A large proportion of oleaginous yeasts are able to produce other small molecules commonly secreted extracellularly. For example, some oleaginous yeasts have been reported to secrete citric acid, concurrently with lipid accumulation and even at larger titres than oil [67,68,69]. Similarly, other acids from the TCA cycle can be released to the broth [70, 71], pigments from red yeasts , 2-phenylethanol  and succinic acid  have all been reported in literature. If the diversion of carbon from the original sugar source is understood and developed appropriately for scale-up, a valuable product could be obtained adding an additional revenue stream to lipid production.
In this scenario, a generic co-product is assumed with a variable price ($0–3/kg), 40% carbon by weight (as common acids, such as succinic acid, citric acid and lactic acid contain ~ 40% carbon) and the total amount of sugar used in the system was held constant.
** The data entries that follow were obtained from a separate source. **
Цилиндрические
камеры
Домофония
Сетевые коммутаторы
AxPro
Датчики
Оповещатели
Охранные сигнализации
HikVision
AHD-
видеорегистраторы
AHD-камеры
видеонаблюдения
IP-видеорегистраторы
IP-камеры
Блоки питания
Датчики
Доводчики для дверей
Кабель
The total carbon flux was therefore used to calculate the change in the system, with the carbon directed to co-product reducing the amount of yeast biomass and lipid produced from the system (and reducing the CO2 produced as a consequence). For example, in the base case with no co-product, 25% of the carbon goes to lipids, 41.4% total biomass (with 16.4% to lipid-free cells), 8.6% of the carbon remains unused and 50% is converted to CO2. In the co-product case, 0–50% of the original carbon was considered to go to the co-product, taking equal amounts of conversion from the maximum total biomass conversion and from the CO2 for each yield.
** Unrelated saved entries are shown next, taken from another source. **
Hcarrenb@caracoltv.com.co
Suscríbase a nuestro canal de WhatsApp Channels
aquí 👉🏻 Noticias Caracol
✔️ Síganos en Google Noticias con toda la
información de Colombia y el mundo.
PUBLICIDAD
To calculate the change in the lipid price, the annual revenue of $14,572,474 (where no co-product is produced) was held as constant. The price of lipids was calculated again for different co-product prices ranging from 0.5–3 $/kg, each for the different yields from 0 to 50% (Fig. 6).
If the co-product is valued at 0.5 $/kg, the increased co-product production, and subsequent reduction in lipid production increases the lipid price slightly, this is because that even though there is less carbon in the co-product than lipid, $0.5/kg is just not enough revenue to compensate for the loss in the higher value lipid. On the contrary, for co-product prices from 1 to 3 $/kg, the lipids price reduced with decreasing volume, in the most extreme cases the lipid price reaches negative values. This increases the process profitability and it means that lipids are produced for free, along with the co-product, which is now the main product while lipids would be considered as a co-product.
While the extraction of the co-product was not taken into account, as this would be highly dependent on the specific properties, this scenario demonstrates that it would be possible for SCO to compete with terrestrial lipids, if a smaller molecule, with less carbon in was produced alongside the lipid. There is an interesting question here, about whether a full commercial process would want carbon diverted to lipid production, if it could be used in a higher value product, but this could be a viable method of economic lipid production if mandated through policy or if the co-product can simply not be produced in large enough quantities to dominate the production process. However, the practicality of matching the scale of both products needed would be extremely challenging.